WHAT THE TASK REQUIRES -
Can you copy out the data exactly? Leave the images out.

EXTRACTED INFORMATION -
=== Begin Enclosure ===
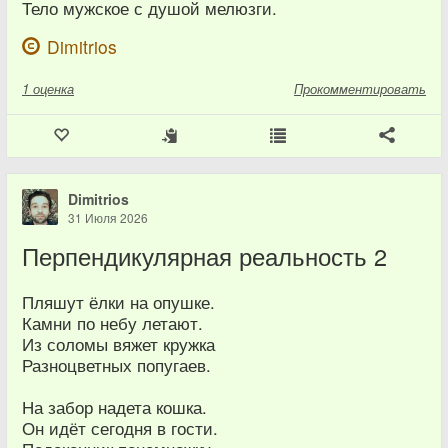
Тело мужское с душой мелюзги.
Dimitrios
1
оценка
Прокомментировать
Dimitrios
31 Июля 2026
Перпендикулярная реальность 2
Пляшут ёлки на опушке.
Камни по небу летают.
Из соломы вяжет кружка
Разноцветных попугаев.
На забор надета кошка.
Он идёт сегодня в гости.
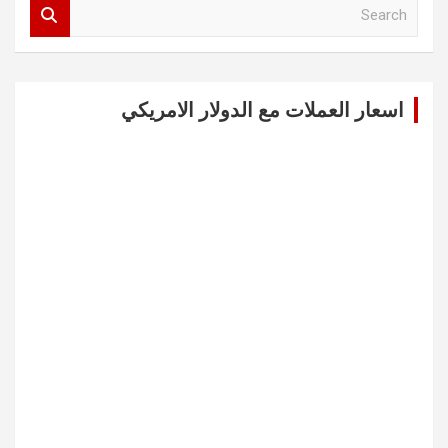
S
e
a
r
c
اسعار العملات مع الدولار الامريكي
h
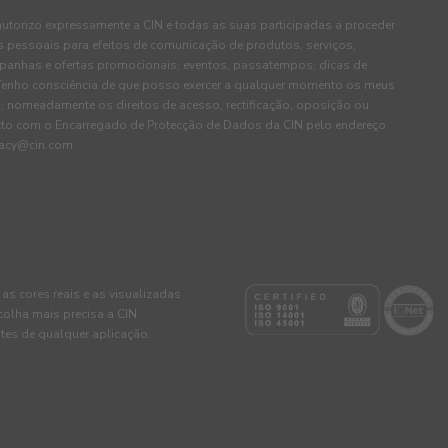
autorizo expressamente a CIN e todas as suas participadas a proceder
pessoais para efeitos de comunicação de produtos, serviços,
panhas e ofertas promocionais, eventos, passatempos, dicas de
. Tenho consciência de que posso exercer a qualquer momento os meus
, nomeadamente os direitos de acesso, rectificação, oposição ou
cto com o Encarregado de Protecção de Dados da CIN pelo endereço
ivacy@cin.com
 as cores reais e as visualizadas
colha mais precisa a CIN
tes de qualquer aplicação.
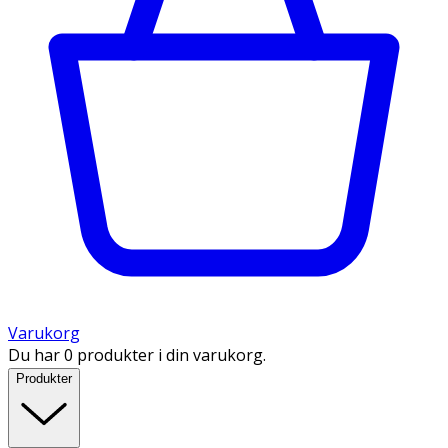
Varukorg
Du har 0 produkter i din varukorg.
Produkter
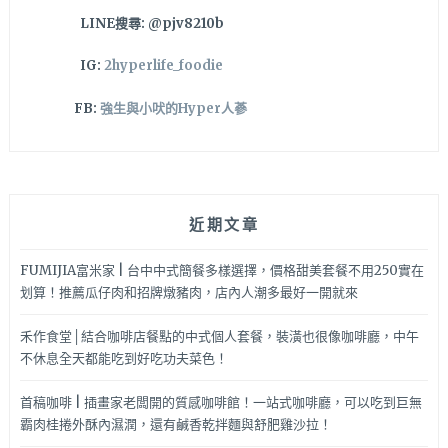
韭
LINE搜尋: @pjv8210b
菜
辣
IG:
2hyperlife_foodie
椒
超
FB:
強生與小吠的Hyper人蔘
讃
必
吃
近期文章
FUMIJIA富米家 | 台中中式簡餐多樣選擇，價格甜美套餐不用250實在
划算！推薦瓜仔肉和招牌燉豬肉，店內人潮多最好一開就來
禾作食堂│結合咖啡店餐點的中式個人套餐，裝潢也很像咖啡廳，中午
不休息全天都能吃到好吃功夫菜色！
首稿咖啡 | 插畫家老闆開的質感咖啡館！一站式咖啡廳，可以吃到巨無
霸肉桂捲外酥內濕潤，還有鹹香乾拌麵與舒肥雞沙拉！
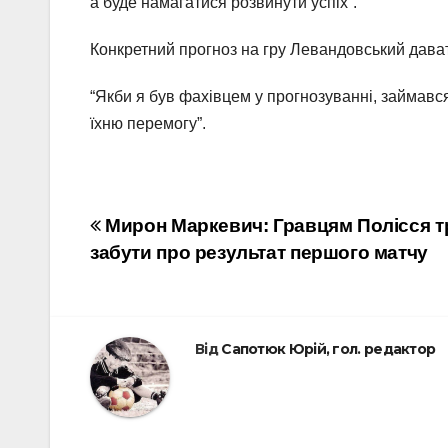
а буде намагатися розвинути успіх”.
Конкретний прогноз на гру Левандовський дават
“Якби я був фахівцем у прогнозуванні, займався
їхню перемогу”.
Навігація
Мирон Маркевич: Гравцям Полісся т
забути про результат першого матчу
записів
Від
Сапотюк Юрій, гол. редактор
=== End Enclosure ===
RESPONSE BOX -
Тело мужское с душой мелюзги.
Dimitrios
1
оценка
Прокомментировать
Dimitrios
31 Июля 2026
Перпендикулярная реальность 2
Пляшут ёлки на опушке.
Камни по небу летают.
Из соломы вяжет кружка
Разноцветных попугаев.
На забор надета кошка.
Он идёт сегодня в гости.
S
e
a
r
c
اسعار العملات مع الدولار الامريكي
h
autorizo expressamente a CIN e todas as suas participadas a proceder
pessoais para efeitos de comunicação de produtos, serviços,
panhas e ofertas promocionais, eventos, passatempos, dicas de
. Tenho consciência de que posso exercer a qualquer momento os meus
, nomeadamente os direitos de acesso, rectificação, oposição ou
cto com o Encarregado de Protecção de Dados da CIN pelo endereço
ivacy@cin.com
 as cores reais e as visualizadas
colha mais precisa a CIN
tes de qualquer aplicação.
Varukorg
Du har 0 produkter i din varukorg.
Produkter
韭
LINE搜尋: @pjv8210b
菜
辣
IG:
2hyperlife_foodie
椒
超
FB:
強生與小吠的Hyper人蔘
讃
必
吃
近期文章
FUMIJIA富米家 | 台中中式簡餐多樣選擇，價格甜美套餐不用250實在
划算！推薦瓜仔肉和招牌燉豬肉，店內人潮多最好一開就來
禾作食堂│結合咖啡店餐點的中式個人套餐，裝潢也很像咖啡廳，中午
不休息全天都能吃到好吃功夫菜色！
首稿咖啡 | 插畫家老闆開的質感咖啡館！一站式咖啡廳，可以吃到巨無
霸肉桂捲外酥內濕潤，還有鹹香乾拌麵與舒肥雞沙拉！
а буде намагатися розвинути успіх”.
Конкретний прогноз на гру Левандовський дават
“Якби я був фахівцем у прогнозуванні, займався
їхню перемогу”.
Навігація
Мирон Маркевич: Гравцям Полісся т
забути про результат першого матчу
записів
Від
Сапотюк Юрій, гол. редактор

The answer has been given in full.